▽

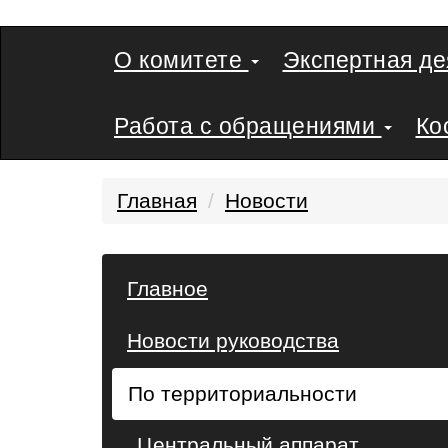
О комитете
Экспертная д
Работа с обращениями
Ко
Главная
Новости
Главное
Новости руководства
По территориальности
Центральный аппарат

△
▽

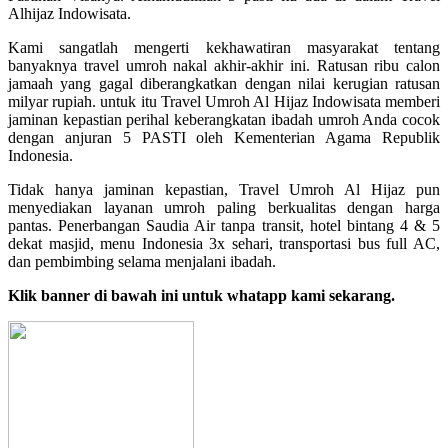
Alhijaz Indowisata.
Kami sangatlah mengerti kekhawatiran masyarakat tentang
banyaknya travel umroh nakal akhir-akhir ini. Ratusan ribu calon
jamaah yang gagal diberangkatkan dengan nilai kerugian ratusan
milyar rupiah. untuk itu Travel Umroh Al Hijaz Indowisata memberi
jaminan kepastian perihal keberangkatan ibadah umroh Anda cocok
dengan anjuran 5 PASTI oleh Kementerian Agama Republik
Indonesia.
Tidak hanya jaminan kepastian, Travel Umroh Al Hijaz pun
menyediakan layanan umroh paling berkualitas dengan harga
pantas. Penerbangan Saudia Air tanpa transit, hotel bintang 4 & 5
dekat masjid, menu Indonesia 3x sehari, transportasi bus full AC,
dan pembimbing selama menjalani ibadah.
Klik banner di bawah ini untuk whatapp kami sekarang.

△
▽

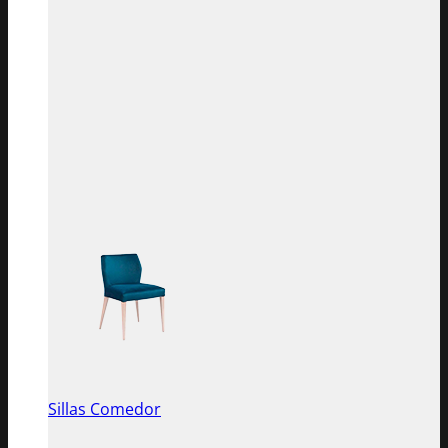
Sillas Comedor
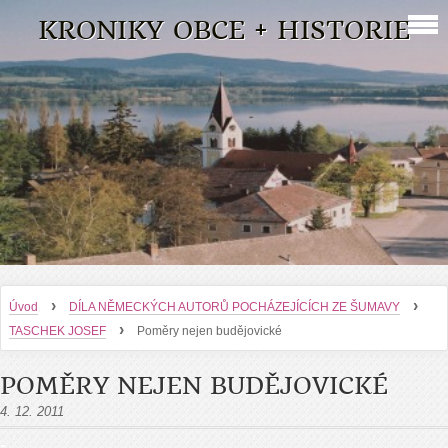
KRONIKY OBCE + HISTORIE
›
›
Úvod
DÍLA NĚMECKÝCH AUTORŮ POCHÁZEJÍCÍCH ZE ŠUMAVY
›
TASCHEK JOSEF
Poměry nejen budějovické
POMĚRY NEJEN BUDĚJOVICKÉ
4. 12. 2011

△

Across the data, find each line that has "jaminan" in it and copy that line.

# EXPECTED ANSWER:
jaminan kepastian perihal keberangkatan ibadah umroh Anda cocok
Tidak hanya jaminan kepastian, Travel Umroh Al Hijaz pun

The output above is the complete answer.